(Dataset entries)
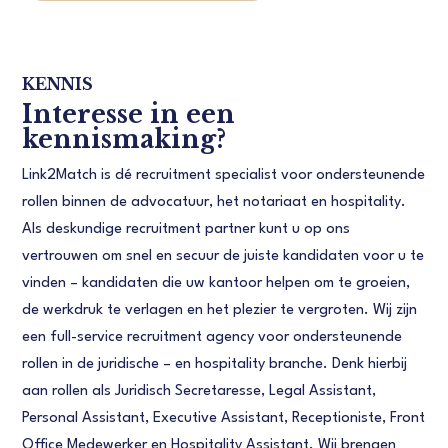
KENNIS
Interesse in een
kennismaking?
Link2Match is dé recruitment specialist voor ondersteunende
rollen binnen de advocatuur, het notariaat en hospitality.
Als deskundige recruitment partner kunt u op ons
vertrouwen om snel en secuur de juiste kandidaten voor u te
vinden – kandidaten die uw kantoor helpen om te groeien,
de werkdruk te verlagen en het plezier te vergroten. Wij zijn
een full-service recruitment agency voor ondersteunende
rollen in de juridische – en hospitality branche. Denk hierbij
aan rollen als Juridisch Secretaresse, Legal Assistant,
Personal Assistant, Executive Assistant, Receptioniste, Front
Office Medewerker en Hospitality Assistant. Wij brengen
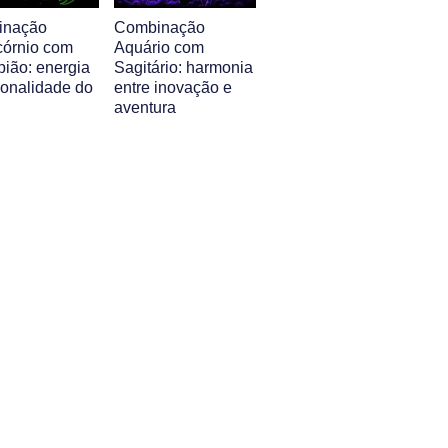
inação
Combinação
córnio com
Aquário com
pião: energia
Sagitário: harmonia
sonalidade do
entre inovação e
aventura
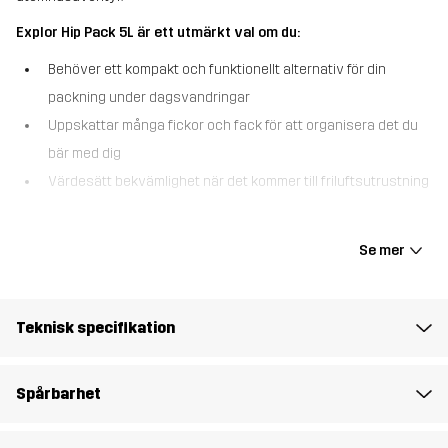
Explor Hip Pack 5L är ett utmärkt val om du:
Behöver ett kompakt och funktionellt alternativ för din
packning under dagsvandringar
Uppskattar många fickor och fack för att organisera det du
bär med dig
Värdesätt bekvämlighet när det kommer till friluftsutrustning
Explor Hip Pack 5L är en praktiskt höftväska och din ultimata
följeslagare under dagsvandringar, väskan erbjuder gott om
Se mer
förvaring och enkel tillgång till det du behöver bära med dig. Med
en justerbar rem säkerställer du en perfekt och bekväm passform.
Huvudfacket är tillräckligt rymligt för att förvara en skaljacka,
Teknisk specifikation
medan det mindre facket är optimalt för din plånbok, pass eller
andra värdesaker. Dessutom har den två små fickor med
dragkedja, två flaskfickor och en liten öppen ficka perfekt för
Spårbarhet
snacks eller en bar. Det elastiska snöret på utsidan kan smidigt
förvara en blöt keps eller jacka när du är på språng. För maximal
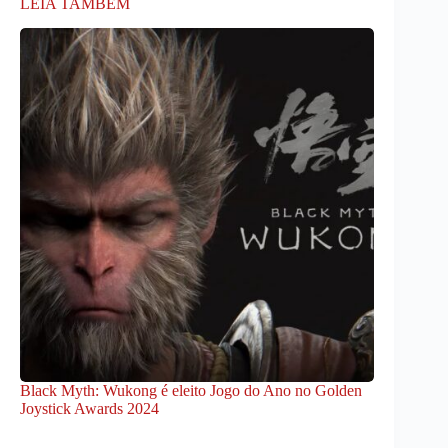
LEIA TAMBÉM
Black Myth: Wukong é eleito Jogo do Ano no Golden
Joystick Awards 2024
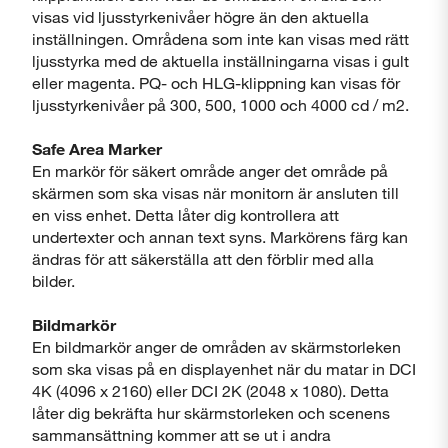
visas vid ljusstyrkenivåer högre än den aktuella
inställningen. Områdena som inte kan visas med rätt
ljusstyrka med de aktuella inställningarna visas i gult
eller magenta. PQ- och HLG-klippning kan visas för
ljusstyrkenivåer på 300, 500, 1000 och 4000 cd / m2.
Safe Area Marker
En markör för säkert område anger det område på
skärmen som ska visas när monitorn är ansluten till
en viss enhet. Detta låter dig kontrollera att
undertexter och annan text syns. Markörens färg kan
ändras för att säkerställa att den förblir med alla
bilder.
Bildmarkör
En bildmarkör anger de områden av skärmstorleken
som ska visas på en displayenhet när du matar in DCI
4K (4096 x 2160) eller DCI 2K (2048 x 1080). Detta
låter dig bekräfta hur skärmstorleken och scenens
sammansättning kommer att se ut i andra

- **What is required**: What belongs in the answer is each line above from the line with "vinden – kandidaten" to the line with "andra värdesaker. Dessutom", inclusive, reproduced exactly and free of pictures.

- **Solution**:
vinden – kandidaten die uw kantoor helpen om te groeien,
de werkdruk te verlagen en het plezier te vergroten. Wij zijn
een full-service recruitment agency voor ondersteunende
rollen in de juridische – en hospitality branche. Denk hierbij
aan rollen als Juridisch Secretaresse, Legal Assistant,
Personal Assistant, Executive Assistant, Receptioniste, Front
Office Medewerker en Hospitality Assistant. Wij brengen
inação
Combinação
córnio com
Aquário com
pião: energia
Sagitário: harmonia
sonalidade do
entre inovação e
aventura
Explor Hip Pack 5L är ett utmärkt val om du:
Behöver ett kompakt och funktionellt alternativ för din
packning under dagsvandringar
Uppskattar många fickor och fack för att organisera det du
bär med dig
Värdesätt bekvämlighet när det kommer till friluftsutrustning
Explor Hip Pack 5L är en praktiskt höftväska och din ultimata
följeslagare under dagsvandringar, väskan erbjuder gott om
Se mer
förvaring och enkel tillgång till det du behöver bära med dig. Med
en justerbar rem säkerställer du en perfekt och bekväm passform.
Huvudfacket är tillräckligt rymligt för att förvara en skaljacka,
Teknisk specifikation
medan det mindre facket är optimalt för din plånbok, pass eller
andra värdesaker. Dessutom har den två små fickor med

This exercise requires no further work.